For the AOX family we found nine sites with a SH value of zero (bright red in Figure 2). An additional eight sites have SH values between zero and 0.2 (from light red to white). In the `Rnk' column, a value of 2 signifies a stretch of two consecutive sites with SH values below the cutoff (alignment positions 244–245 and 121–122). Interestingly, out of nine sites with zero harmony, four have non-zero entropy in at least one group, i.e. they are not totally conserved within both groups (alignment positions 136, 245, 269, 354). This is also reflected in the `Consensus' columns, which show multiple residue types occurring.

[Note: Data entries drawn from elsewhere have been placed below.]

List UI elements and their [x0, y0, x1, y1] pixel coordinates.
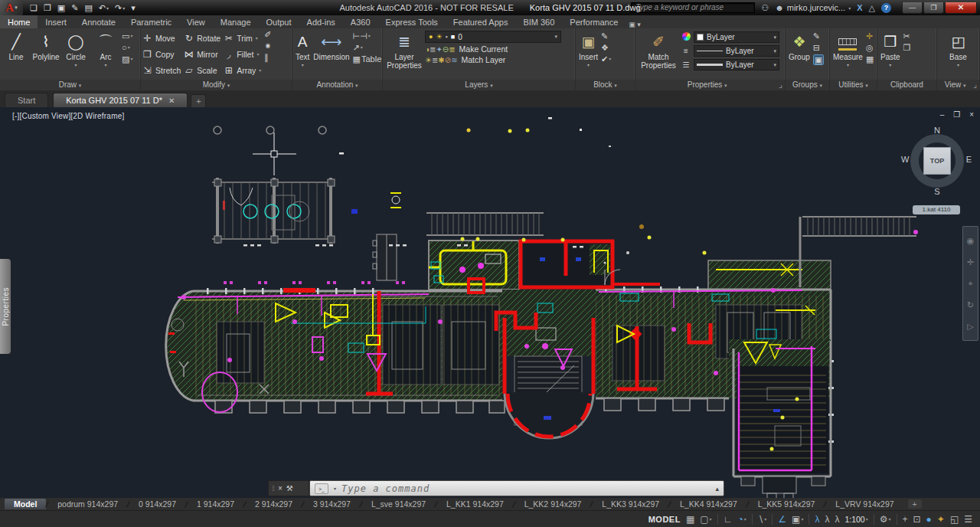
insert-button[interactable]: ▣ Insert▾ [577, 30, 599, 70]
scale-button[interactable]: ▱Scale [184, 62, 220, 78]
open-file-icon[interactable]: ❐ [41, 3, 54, 13]
plot-icon[interactable]: ▤ [82, 3, 94, 13]
layout-tab-l-kk1-914x297[interactable]: L_KK1 914x297 [437, 499, 513, 509]
create-block-icon[interactable]: ❖ [601, 43, 611, 52]
leader-icon[interactable]: ↗▾ [353, 43, 382, 52]
group-edit-icon[interactable]: ⊟ [813, 43, 824, 52]
panel-launcher-icon[interactable]: ⌟ [779, 80, 782, 90]
polyline-button[interactable]: ⌇Polyline [31, 30, 60, 62]
cut-icon[interactable]: ✂ [903, 31, 911, 41]
panel-label-clipboard[interactable]: Clipboard [877, 80, 936, 90]
hardware-accel-icon[interactable]: ● [926, 514, 932, 525]
layer-make-current-icon[interactable]: ≣ [449, 45, 455, 54]
viewcube-north[interactable]: N [903, 126, 971, 135]
showmotion-icon[interactable]: ▷ [967, 322, 973, 332]
search-binoculars-icon[interactable]: ⚇ [761, 3, 769, 13]
ribbon-tab-express-tools[interactable]: Express Tools [378, 15, 446, 28]
recent-commands-icon[interactable]: ▴ [715, 485, 719, 493]
panel-label-annotation[interactable]: Annotation ▾ [292, 80, 382, 90]
panel-label-block[interactable]: Block ▾ [576, 80, 635, 90]
explode-icon[interactable]: ✷ [264, 41, 271, 51]
object-color-combo[interactable]: ByLayer▾ [694, 31, 779, 43]
osnap-icon[interactable]: ▣▾ [792, 514, 803, 525]
properties-palette-tab[interactable]: Properties [0, 259, 11, 354]
ribbon-tab-add-ins[interactable]: Add-ins [299, 15, 343, 28]
command-prompt-icon[interactable]: >_ [315, 483, 328, 494]
panel-label-utilities[interactable]: Utilities ▾ [830, 80, 877, 90]
layer-combo[interactable]: ●☀▪■0 ▾ [425, 31, 561, 43]
ribbon-tab-annotate[interactable]: Annotate [74, 15, 123, 28]
model-space-toggle[interactable]: MODEL [648, 515, 681, 524]
close-button[interactable]: ✕ [945, 2, 977, 14]
layer-lock-tool-icon[interactable]: ⊖ [443, 45, 449, 54]
layout-tab-2-914x297[interactable]: 2 914x297 [246, 499, 302, 509]
rotate-button[interactable]: ↻Rotate [184, 30, 220, 46]
drawing-viewport[interactable]: [-][Custom View][2D Wireframe] –❐× N S W… [0, 107, 980, 498]
minimize-button[interactable]: — [902, 2, 923, 14]
circle-button[interactable]: ◯Circle▾ [61, 30, 90, 70]
file-tab-document[interactable]: Korta GHV 2015 07 11 D* ✕ [53, 93, 188, 107]
new-file-icon[interactable]: ❏ [28, 3, 40, 13]
application-menu-button[interactable]: A ▾ [0, 0, 23, 15]
layout-tab-l-kk5-914x297[interactable]: L_KK5 914x297 [749, 499, 825, 509]
redo-icon[interactable]: ↷▾ [113, 3, 127, 13]
ribbon-tab-a360[interactable]: A360 [343, 15, 378, 28]
group-select-icon[interactable]: ▣ [813, 54, 824, 65]
ellipse-icon[interactable]: ○▾ [122, 43, 132, 52]
isodraft-icon[interactable]: ∖▾ [758, 514, 767, 525]
hatch-icon[interactable]: ▨▾ [122, 54, 132, 64]
panel-label-draw[interactable]: Draw ▾ [0, 80, 140, 90]
layout-tab-l-kk3-914x297[interactable]: L_KK3 914x297 [593, 499, 668, 509]
customize-plus-icon[interactable]: + [903, 514, 908, 525]
linetype-combo[interactable]: ByLayer▾ [694, 45, 779, 57]
panel-label-properties[interactable]: Properties ▾ ⌟ [635, 80, 785, 90]
stretch-button[interactable]: ⇲Stretch [142, 62, 181, 78]
move-button[interactable]: ✛Move [142, 30, 181, 46]
panel-label-modify[interactable]: Modify ▾ [141, 80, 292, 90]
layout-tab-model[interactable]: Model [5, 499, 46, 509]
lineweight-combo[interactable]: ByLayer▾ [694, 59, 779, 70]
point-style-icon[interactable]: ◎ [866, 43, 874, 52]
ribbon-tab-performance[interactable]: Performance [562, 15, 626, 28]
layout-tab-l-kk4-914x297[interactable]: L_KK4 914x297 [671, 499, 746, 509]
chevron-down-icon[interactable]: ▾ [334, 486, 336, 491]
viewport-controls-label[interactable]: [-][Custom View][2D Wireframe] [12, 112, 124, 120]
text-button[interactable]: A Text▾ [294, 30, 311, 70]
close-tab-icon[interactable]: ✕ [168, 93, 175, 108]
viewcube-east[interactable]: E [966, 155, 972, 164]
polar-tracking-icon[interactable]: ◔▾ [737, 514, 746, 525]
viewcube-west[interactable]: W [901, 155, 909, 164]
table-icon[interactable]: ▦Table [353, 54, 382, 64]
paste-button[interactable]: ❒ Paste▾ [879, 30, 902, 70]
clean-screen-icon[interactable]: ◱ [950, 514, 959, 525]
panel-label-layers[interactable]: Layers ▾ [383, 80, 575, 90]
ribbon-tab-home[interactable]: Home [0, 15, 38, 28]
new-layout-button[interactable]: + [908, 499, 922, 509]
layout-tab-l-kk2-914x297[interactable]: L_KK2 914x297 [515, 499, 591, 509]
snap-icon[interactable]: ▢▾ [700, 514, 711, 525]
help-button[interactable]: ? [881, 3, 891, 13]
close-command-icon[interactable]: × [278, 484, 283, 493]
file-tab-start[interactable]: Start [5, 93, 48, 107]
panel-launcher-icon[interactable]: ⌟ [973, 80, 977, 90]
ucs-view-badge[interactable]: 1.kat 4110 [913, 205, 960, 214]
viewport-close-icon[interactable]: × [969, 110, 974, 119]
save-as-icon[interactable]: ✎ [69, 3, 80, 13]
orbit-icon[interactable]: ↻ [967, 300, 974, 310]
block-attributes-icon[interactable]: ✔▾ [601, 54, 611, 64]
workspace-gear-icon[interactable]: ⚙▾ [880, 514, 891, 525]
layer-freeze-icon[interactable]: ✦ [436, 45, 442, 54]
quick-calc-icon[interactable]: ▦ [866, 54, 874, 64]
arc-button[interactable]: ⌒Arc▾ [91, 30, 120, 70]
group-button[interactable]: ❖ Group [787, 30, 812, 62]
erase-icon[interactable]: ✐ [264, 30, 271, 39]
mirror-button[interactable]: ⋈Mirror [184, 46, 220, 62]
ribbon-tab-view[interactable]: View [179, 15, 213, 28]
qat-customize-icon[interactable]: ▾ [129, 3, 138, 13]
isolate-objects-icon[interactable]: ✦ [937, 514, 945, 525]
signin-user-button[interactable]: ☻ mirko.jurcevic... ▾ [775, 3, 851, 12]
viewcube-south[interactable]: S [903, 187, 971, 196]
annotation-autoscale-icon[interactable]: λ [825, 514, 829, 525]
line-button[interactable]: ╱Line [2, 30, 31, 62]
layer-thaw-icon[interactable]: ✱ [438, 56, 444, 64]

The graphical representations of the protein structure show the predicted sites in our homology model of the C-terminal domain (positions 182–352), see Figure 3 and also Figure 2. This domain contains two sites of zero harmony and six of low harmony. Four low-harmony sites on the upper-left (Phe224, Val227, Ala228 and Asn284) are close to the Glu and His iron binding residues (18) (Figure 3), and could conceivably play a role in ligand binding or activation mechanisms. Three other low-harmony sites, Arg199, Tyr249 and Gly252 are located around a putative membrane-binding region (18), and could conceivably play a role in modulating the protein-membrane interactions or substrate access. The functional prediction of SH from the multiple alignment seems to be consistent with the structural prediction using homology modelling, although a different structural model could lead to different conclusions.

Figure 3.

Model of the AOX iron-binding domain with low-harmony sites shown in spheres and the iron-binding Glu and His residues in sticks. Figure created using PyMol (www.pymol.org).

CONCLUSION

Our SH web server identifies putative subtype specific sites based on an alignment and selection of two groups as input only. In addition, sites can be easily linked to structural information using a structure from the PDB directly, or, as shown in our example, using a homology model of the protein. Using this structural information, selected subtype specific sites can be grouped into spatial clusters of sites that are likely to share functional relationships.

The combination of the SH algorithm and protein structural information has yielded a useful tool to interpret multiple sequence alignments, and to guide subsequent selection of interesting sites for experimental investigation.

SUPPLEMENTARY DATA

The AOX input alignment, raw output table, `coloured' PDB and pymol script are available as Supplementary Data. In addition, the output is available at www.ibi.vu.nl/programs/seqharmwww/showcase_aox.